A part of this, no doubt, is the inability to ‘zoom in’ on physical paper. This is something I’m guilty of doing too often when it comes to sketching quick, rough, sketchy thumbnails like these. So I keep this stage on paper, to focus on the composition and value groupings. And I try not to worry too much about mistakes and imperfections- these are less than blueprints, more like launching pads.
Part of the challenge of illustrating a short graphic story like this is envisioning different parts of an imaginary environment from different angles. Creating concept sketches is one thing, but intelligently searching for reference to help you navigate that created environment is a skill of its own. For this particular setting, I picked Aberdeenshire- a bleak, windy part of northern Scotland that I’ve visited once or twice, that serves the story purpose very well. There are a few master references I’m using, like Dunnottar Castle, but a lot of the smaller stuff that’s just as important has to be carefully selected; I can’t have shrubbery that’s native to Eastern Europe growing along the pathway to a barren Scottish island.
When I was a literature student, I often used to think that the study of literature is really the study of everything. Our tutors would take us to art galleries to help us understand the flavour of contemporary work we were studying, or make us read Newton’s theories on light refraction to help us understand what the poets were trying to capture during the Enlightenment. We had to study the impact of wars, the economics of slave trade, the realities of costume and stage and the challenges of bookmaking- there was history, science, sociology, art, geography, economics, religion and of course lots of politics.

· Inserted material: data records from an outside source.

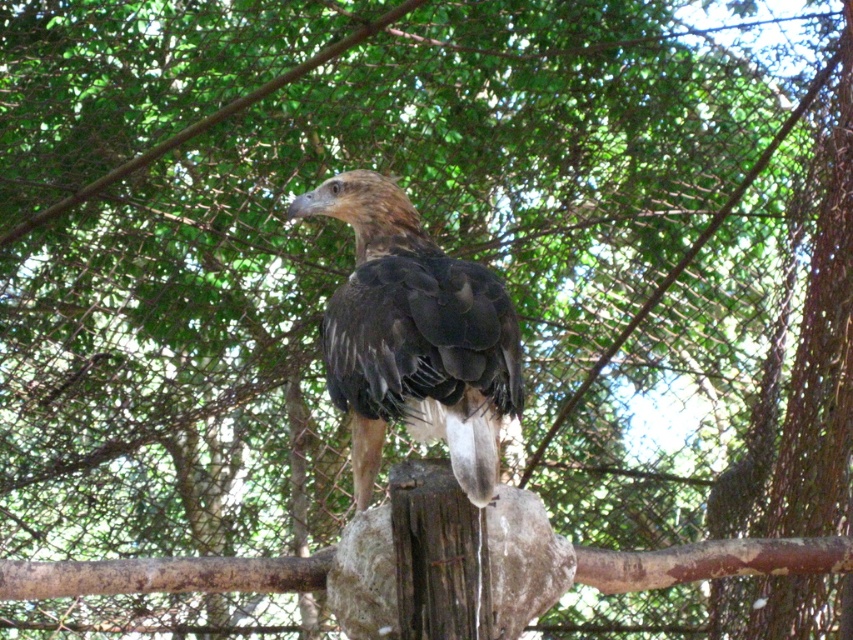 Question: Is brown feathered eagle at center further to the viewer compared to smooth gray stone at center?

Choices:
 (A) no
 (B) yes

Answer: (A)

Question: Does brown feathered eagle at center have a lesser width compared to smooth gray stone at center?

Choices:
 (A) yes
 (B) no

Answer: (B)

Question: Which of the following is the closest to the observer?

Choices:
 (A) brown feathered eagle at center
 (B) smooth gray stone at center

Answer: (A)

Question: Is brown feathered eagle at center to the right of smooth gray stone at center from the viewer's perspective?

Choices:
 (A) yes
 (B) no

Answer: (B)

Question: Which point appears closest to the camera in this image?

Choices:
 (A) (415, 378)
 (B) (384, 636)

Answer: (B) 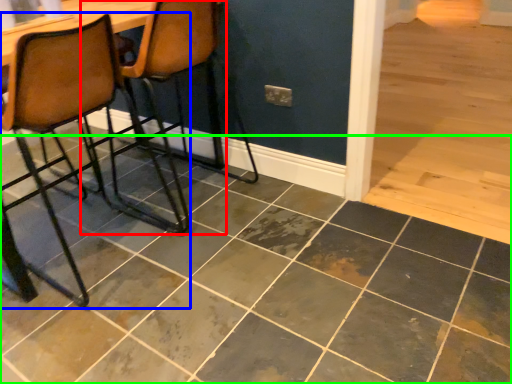 Question: Which object is the farthest from chair (highlighted by a red box)? Choose among these: chair (highlighted by a blue box) or ceramic tile (highlighted by a green box).

Choices:
 (A) chair
 (B) ceramic tile

Answer: (B) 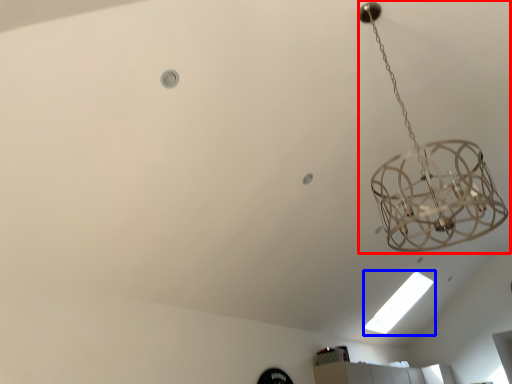 Question: Among these objects, which one is farthest to the camera, lamp (highlighted by a red box) or light bulb (highlighted by a blue box)?

Choices:
 (A) lamp
 (B) light bulb

Answer: (B) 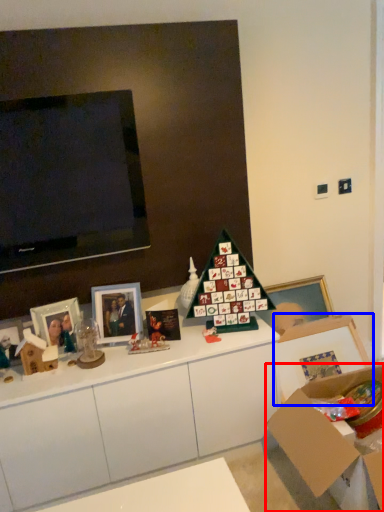 Question: Which of the following is the closest to the observer, cardboard box (highlighted by a red box) or picture frame (highlighted by a blue box)?

Choices:
 (A) cardboard box
 (B) picture frame

Answer: (A) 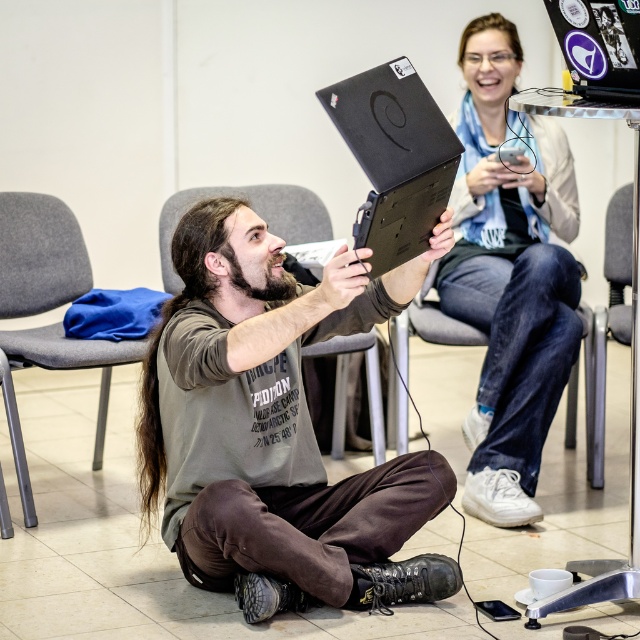 Which is behind, point (381, 192) or point (602, 472)?

Point (602, 472)

Can you confirm if black matte laptop at center is positioned below metallic gray chair at center?

Incorrect, black matte laptop at center is not positioned below metallic gray chair at center.

Is point (401, 60) behind point (596, 468)?

No, it is not.

Where is `black matte laptop at center`? The image size is (640, 640). black matte laptop at center is located at coordinates (394, 157).

Where is `matte black tablet at center`? The width and height of the screenshot is (640, 640). matte black tablet at center is located at coordinates (275, 422).

Which is in front, point (209, 336) or point (605, 77)?

Point (605, 77) is more forward.

Locate an element on the screen. The height and width of the screenshot is (640, 640). matte black tablet at center is located at coordinates (275, 422).

Which is more to the right, gray fabric chair at center or metallic gray chair at center?

Positioned to the right is metallic gray chair at center.

In the scene shown: Who is higher up, gray fabric chair at center or metallic gray chair at center?

gray fabric chair at center

Identify the location of gray fabric chair at center. The width and height of the screenshot is (640, 640). (256, 211).

The height and width of the screenshot is (640, 640). Find the location of `gray fabric chair at center`. gray fabric chair at center is located at coordinates (256, 211). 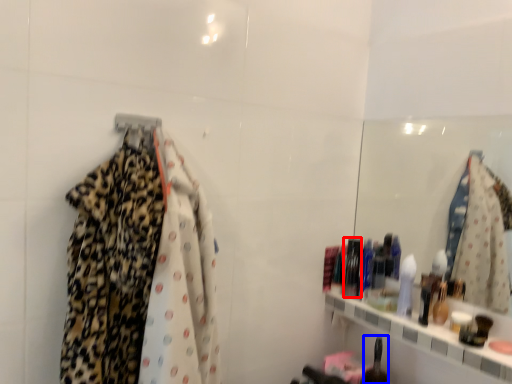 Question: Among these objects, which one is nearest to the camera, toiletry (highlighted by a red box) or toiletry (highlighted by a blue box)?

Choices:
 (A) toiletry
 (B) toiletry

Answer: (B) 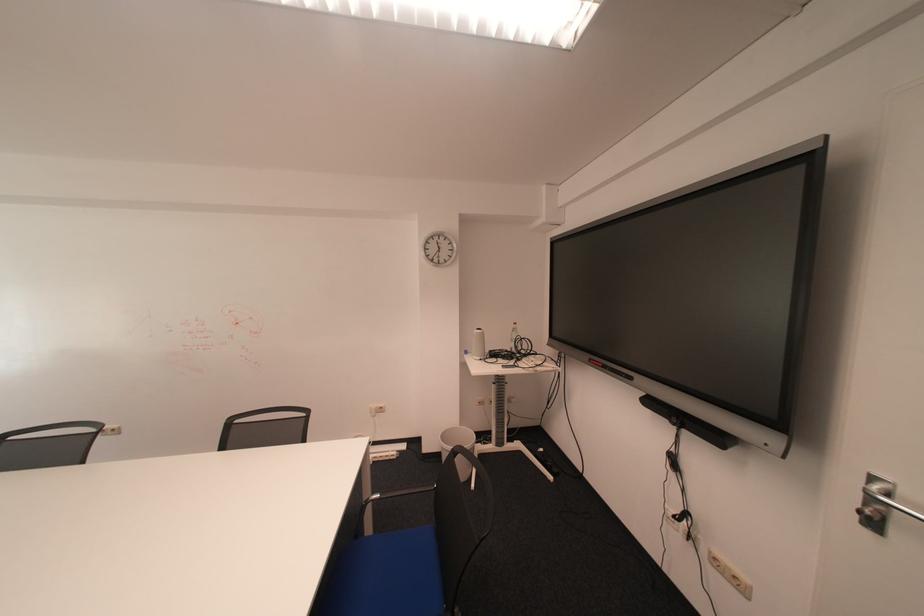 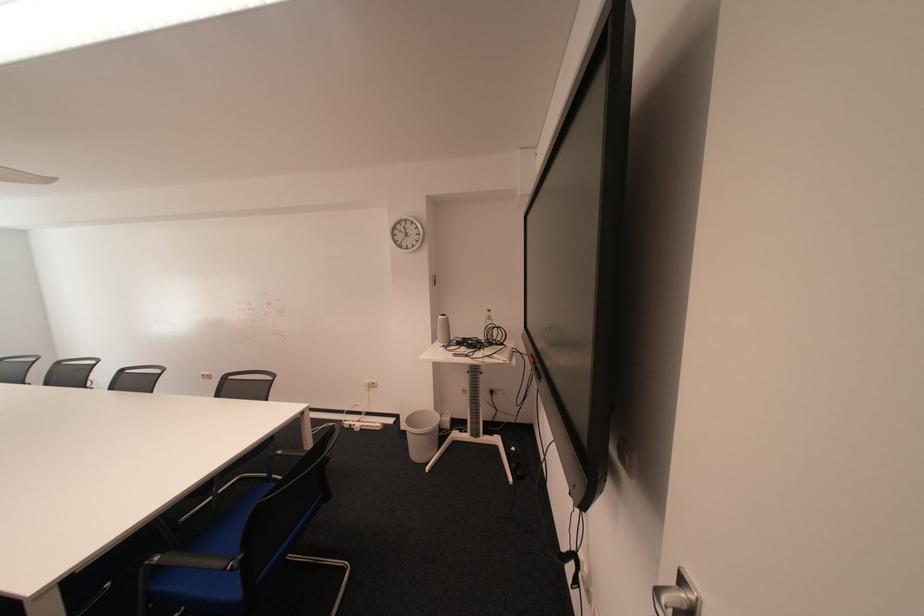 Question: The camera is either moving clockwise (left) or counter-clockwise (right) around the object. The first image is from the beginning of the video and the second image is from the end. Is the camera moving left or right when shooting the video?

Choices:
 (A) Left
 (B) Right

Answer: (B) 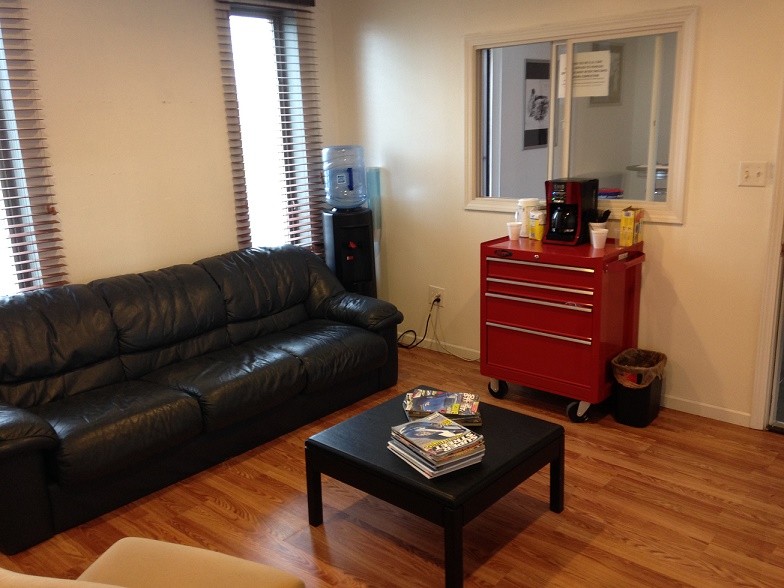 The width and height of the screenshot is (784, 588). I want to click on plug, so click(437, 293). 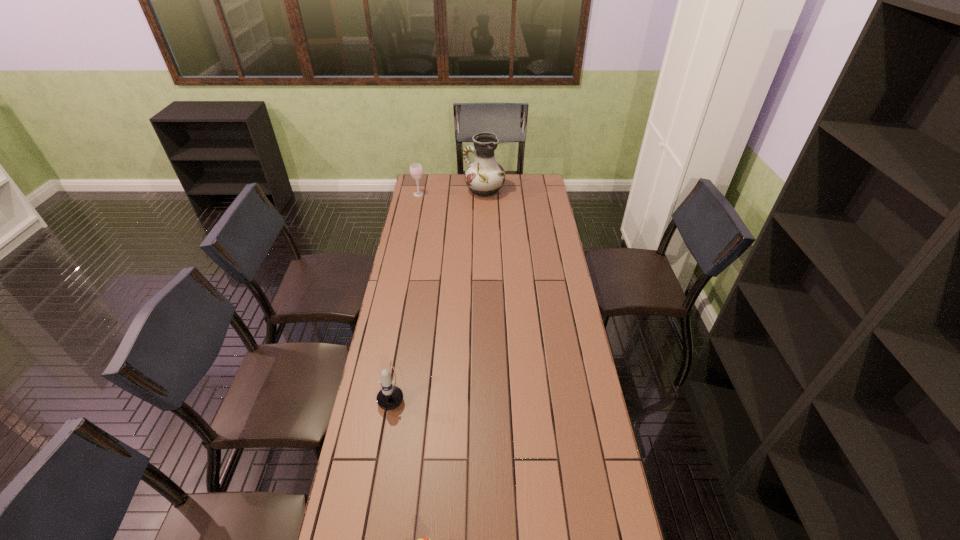 Identify the location of free space in the image that satisfies the following two spatial constraints: 1. on the front side of the microphone; 2. on the right side of the wineglass. This screenshot has height=540, width=960. (381, 386).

But the deeper I get into art, the more I realize that it’s the same story here. You’ve got to understand all the technical scientific things like lighting, perspective, and colour, core shadows and cast shadows and bounced light and rim light- but you’ve also got to study biology, the human figure in movement, botany, the geography of various distinctive landscapes, and, most importantly, how to imbue character to environments and objects, and human emotions where there are no human subjects.
Perhaps that’s the way it is for everything- perhaps the distinctions between all the fields and practices of study are ultimately superficial, and on some very deep, core level, they’re all a study of the same thing: a universe in flux, and the stories of all who inhabit it.